This year Jerry Rice will be inducted into the Pro-Football Hall of Fame in Canton Ohio. This is Rice’s first year of eligibility and he will be what is known as a “first ballot hall of famer.” That’s all obvious and well known to people who follow football and even to some people who don’t. The only real question surrounding Rice’s career is whether or not he is the best football player ever,, or the Greatest Of All Time. During the latter part of his career Rice’s nickname was G.O.A.T. which is a pretty strong argument for his status as the best football player ever. A recent ESPN.com article examined Rice’s candidacy for G.O.A.T. status and in my opinion sealed it up for old “Flash 80.”
The Jerry Rice question got me thinking. If he is the best ever that means that recent sports fans have been treated to quite an era. Anyone who was alive and conscious between 1978 and 2005 (inclusive) had a chance to see the best athletes ever to compete in three of the four major North American sports*. Wayne Gretzky and Michael Jordan are held almost without debate as the best ever in their sports.
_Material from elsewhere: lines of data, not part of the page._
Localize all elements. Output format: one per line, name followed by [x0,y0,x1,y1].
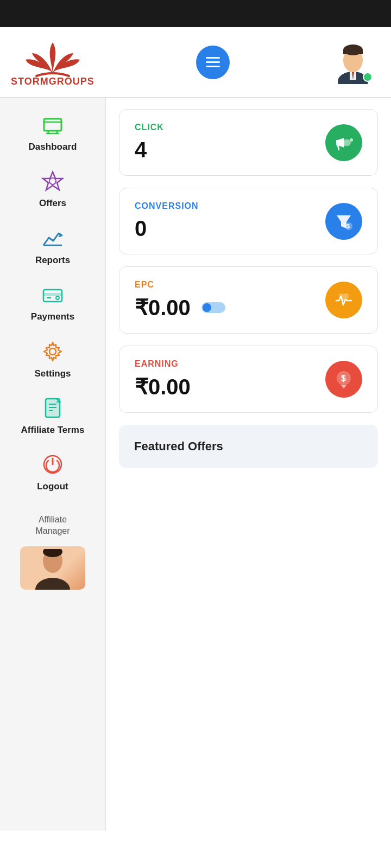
sidebar-item-affiliate-terms[interactable]: Affiliate Terms [0,387,105,443]
featured-offers-label: Featured Offers [134,439,223,454]
svg-point-19 [49,348,56,355]
menu-line-3 [206,66,220,67]
svg-point-30 [350,138,353,142]
svg-point-18 [56,296,59,299]
menu-button[interactable] [196,46,230,79]
main-layout: Dashboard Offers Reports [0,98,391,831]
affiliate-terms-label: Affiliate Terms [21,425,85,436]
epc-label: EPC [135,280,225,290]
affiliate-manager-label: AffiliateManager [30,509,75,542]
svg-point-13 [49,178,56,184]
sidebar: Dashboard Offers Reports [0,98,106,831]
conversion-stat-left: CONVERSION 0 [135,201,199,241]
logo-area: STORMGROUPS [11,37,94,87]
conversion-label: CONVERSION [135,201,199,211]
epc-icon [325,282,362,318]
earning-value: ₹0.00 [135,374,191,399]
svg-marker-12 [43,172,62,190]
epc-value: ₹0.00 [135,295,225,320]
sidebar-item-payments[interactable]: Payments [0,273,105,330]
header: STORMGROUPS [0,27,391,97]
svg-rect-6 [343,50,363,54]
payments-icon [41,283,64,308]
sidebar-item-dashboard[interactable]: Dashboard [0,104,105,160]
epc-stat-left: EPC ₹0.00 [135,280,225,320]
offers-icon [41,170,64,195]
dashboard-icon [41,113,64,138]
click-stat-card: CLICK 4 [119,109,378,176]
offers-label: Offers [39,198,66,209]
content-area: CLICK 4 CONVERSION 0 [106,98,391,831]
payments-label: Payments [31,311,74,322]
epc-stat-card: EPC ₹0.00 [119,266,378,334]
conversion-value: 0 [135,216,199,241]
settings-icon [41,340,64,365]
affiliate-manager-avatar [20,546,85,590]
click-label: CLICK [135,123,164,132]
affiliate-terms-icon [41,397,64,422]
svg-rect-16 [43,293,62,296]
sidebar-item-reports[interactable]: Reports [0,217,105,273]
conversion-stat-card: CONVERSION 0 $ [119,188,378,254]
top-bar [0,0,391,27]
conversion-icon: $ [325,203,362,240]
click-icon [325,124,362,161]
earning-label: EARNING [135,359,191,369]
user-avatar-area [331,41,375,84]
sidebar-item-affiliate-manager: AffiliateManager [0,500,105,598]
svg-text:$: $ [346,223,350,229]
reports-icon [41,227,64,252]
menu-line-2 [206,61,220,63]
earning-stat-left: EARNING ₹0.00 [135,359,191,399]
svg-point-28 [35,578,70,590]
settings-label: Settings [34,368,71,379]
sidebar-item-settings[interactable]: Settings [0,330,105,387]
earning-stat-card: EARNING ₹0.00 $ [119,346,378,413]
dashboard-label: Dashboard [29,142,77,152]
logo-icon [20,37,85,80]
click-value: 4 [135,138,164,162]
click-stat-left: CLICK 4 [135,123,164,162]
logo-text: STORMGROUPS [11,76,94,87]
svg-rect-7 [44,119,61,131]
logout-icon [41,453,64,478]
earning-icon: $ [325,361,362,398]
logout-label: Logout [37,481,68,492]
svg-rect-29 [336,140,338,145]
sidebar-item-logout[interactable]: Logout [0,443,105,500]
svg-text:$: $ [341,374,346,383]
epc-toggle[interactable] [201,302,225,313]
reports-label: Reports [35,255,70,266]
sidebar-item-offers[interactable]: Offers [0,160,105,216]
online-indicator [363,72,373,82]
menu-line-1 [206,57,220,59]
featured-offers-card: Featured Offers [119,425,378,468]
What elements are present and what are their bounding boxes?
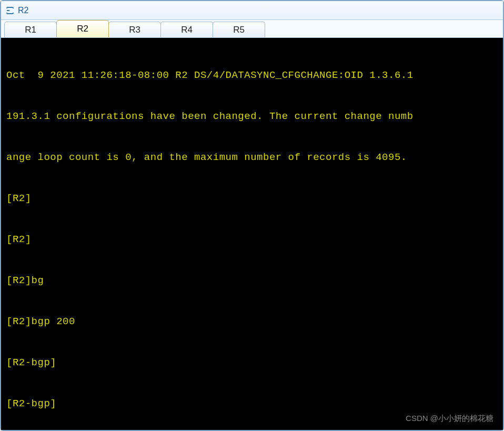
watermark: CSDN @小小妍的棉花糖: [406, 414, 493, 424]
terminal-line: [R2-bgp]: [6, 397, 498, 410]
tab-r4[interactable]: R4: [160, 22, 213, 37]
terminal-line: [R2]: [6, 233, 498, 246]
titlebar[interactable]: R2: [1, 1, 503, 20]
terminal-line: [R2-bgp]: [6, 356, 498, 369]
terminal-line: ange loop count is 0, and the maximum nu…: [6, 151, 498, 164]
terminal-line: [R2]: [6, 192, 498, 205]
tab-r3[interactable]: R3: [108, 22, 161, 37]
tab-r1[interactable]: R1: [4, 22, 57, 37]
tabbar: R1 R2 R3 R4 R5: [1, 20, 503, 38]
terminal-line: [R2]bg: [6, 274, 498, 287]
app-icon: [5, 6, 15, 15]
terminal-line: 191.3.1 configurations have been changed…: [6, 109, 498, 123]
window-title: R2: [18, 6, 28, 15]
terminal[interactable]: Oct 9 2021 11:26:18-08:00 R2 DS/4/DATASY…: [1, 38, 503, 430]
app-window: R2 R1 R2 R3 R4 R5 Oct 9 2021 11:26:18-08…: [0, 0, 504, 431]
terminal-line: [R2]bgp 200: [6, 315, 498, 328]
tab-r5[interactable]: R5: [213, 22, 265, 37]
terminal-line: Oct 9 2021 11:26:18-08:00 R2 DS/4/DATASY…: [6, 68, 498, 82]
tab-r2[interactable]: R2: [56, 20, 109, 37]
Sure, some diehards still hold out for Bill Russell and Gordie Howe but the fact is that Gretzky and Jordan established their greatness during a time when their leagues were really coming to prominence. Gretzky helped establish hockey in the non-Canada adjacent parts of the United States. Jordan not only won at an astonishing rate he also changed the way sports-business is done. Howe and Russell played at a time when their sports were niche compared to baseball and football. Out of the three greats to play between 1978 and 2005 only Rice is still really debated in terms of his place on the all time leader board.
In 1999 Wayne Gretzky was inducted into the Hockey Hall of Fame without having to wait the usual three years. That same year Jerry Rice was named the second greatest football player of all time by the Sporting News. Jerry went on to play five more years, which in the minds of many solidifies him as the NFL’s G.O.A.T. Both of these honors were bestowed on the heels of Jordan’s sixth NBA championship run in 1998. In 2002 Rice went back to the Super Bowl one last time but lost to the Buccaneers. Still, Rice can’t shake the ghost of Jim Brown. Brown supporters point to his dominance during his playing career and the fact that he retired early. “Look,” says the average Brown fan “he could have done so much more f he hadn’t retired early.” But he did retire early. He left the game and in my mind left behind his claim as the Greatest Of All Time.
But I don’t want to get bogged down too much in what is really an impossible debate. My point is that we sports fans have been treated to a special era. We saw three of the greatest athletes in three of the most popular sports in North America all overlapping. So, what do we hope for now? Maybe we hope for Albert Pujols to stay free of the steroid era. Dare we go for the superfecta of greatness? Sure, why not? But in the meantime let’s just take a moment to sit back and reflect on what we had.
Gretzky (1978-1999): “The Great One”, four Stanley Cups, several all time records
Rice (1985-2005): “World”, “Flash 80”, “G.O.A.T.”, three Super Bowls, 13 Pro Bowls, 11 time All Pro, 1985 ROY, 1980s All Decade Team, 1990s All Decade Team, 75th Anniversary All Time Team, 1988 NFL MVP, Super Bowl MVP, 7 All Time career records
Jordan (1984-1993, 1995-1998, 2001-2003): “Air Jordan”, “His Airness”, six NBA titles, 5 NBA MVPs, 14 All Star selections, 6 NBA Finals MVPs, 1988 Defensive Player of the Year, 10 All-NBA selections, 1985 ROY, 2 Olympic Golds, 50th Anniversary NBA All Time Team.
Jim Brown: (1957-1965): 9 Pro Bowls, 8 time All Pro, 1960s All Decade Team, 75th Anniversary All Time Team, 6 NFL MVPs
*Sorry Bonds fans, Barry wasn’t even the greatest ever at his position (Ted Williams, Rickey Henderson) or the greatest ever Giant (Willie Mays), Barry was just a ‘roided up freak show.